I'm trying to extract file paths (Windows/Ubuntu, relative/absolute) from a text document.
The regular expression code below is used check if a word is a file path or not.
It works for most of the cases but fails for one case, where it goes into an infinite loop.
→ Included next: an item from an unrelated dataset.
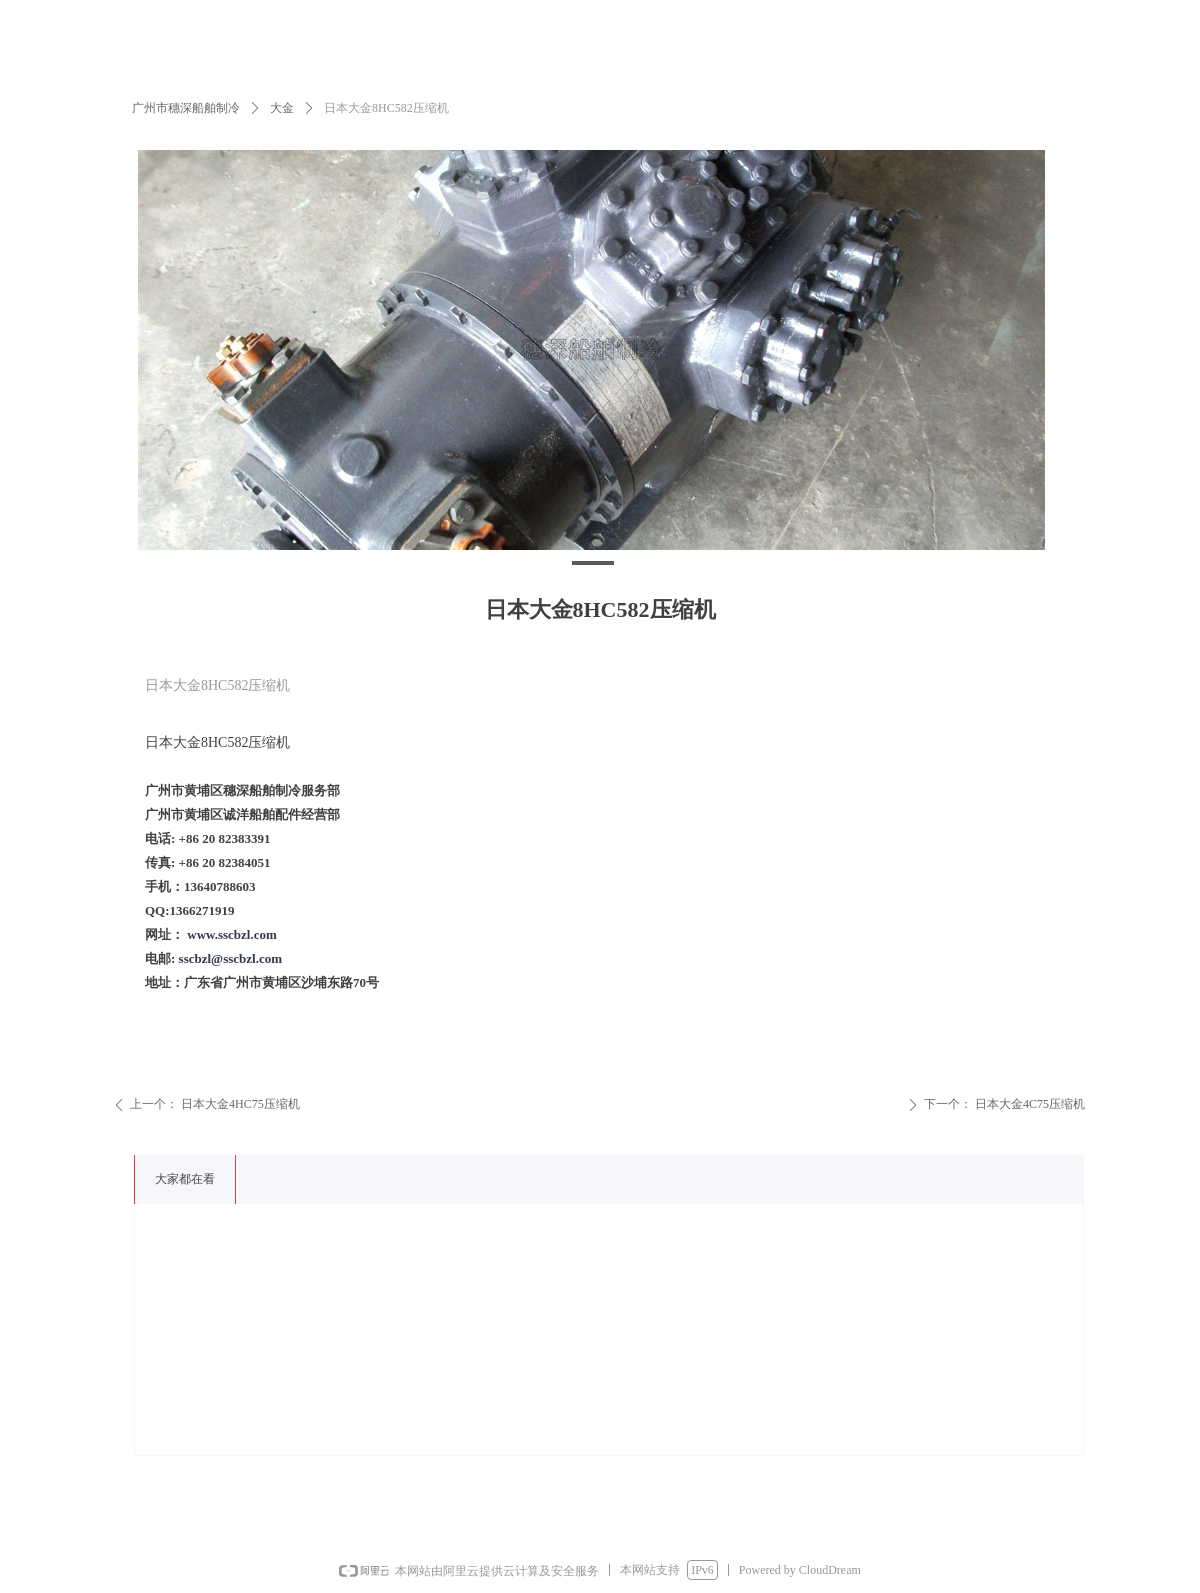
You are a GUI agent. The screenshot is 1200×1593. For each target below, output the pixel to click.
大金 (282, 108)
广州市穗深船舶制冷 (186, 108)
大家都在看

Any explanation for this?
import re
path_regex = re.compile(r'^([\.]*)([/]+)(((?![<>:"/\\|?*]).)+((?<![ .])(\\|/))?)*$' , re.I)
text = '/var/lib/jenkins/jobs/abcd-deploy-test-environment-oneccc/workspace/../workspace/abcd-deploy-test-environment.sh'
path_regex.search(text)
Indeed there is a problem.
You have overlayed subexpressions mixed with spurious quantifiers.
modified for required parts between slashes
It is easily fixed using this ^([\.]*)([/]+)((?:[^<>:"/\\|?*.\r\n]|\.(?![\\/]))[\\/]?)*$
The idea is to see just what your guarding against.
The guard is that you'd allow forward or back slash if not preceeded by a dot.
So, you have to include the dot in the exclusion class with the \ and /
then qualify them in a separate alternation.
If you do it this way, it will always pass.
^
( [\.]* ) # (1)
( [/]+ ) # (2)
( # (3 start)
(?: # Group start (required between slashes)
[^<>:"/\\|?*.\r\n] # Any character, but exclude these
| # or,
\. # The dot, if not followed by forward or back slash
(?! [\\/] )
) # Group end
[\\/]? # Optional forward or back shash
)* # (3 end)
$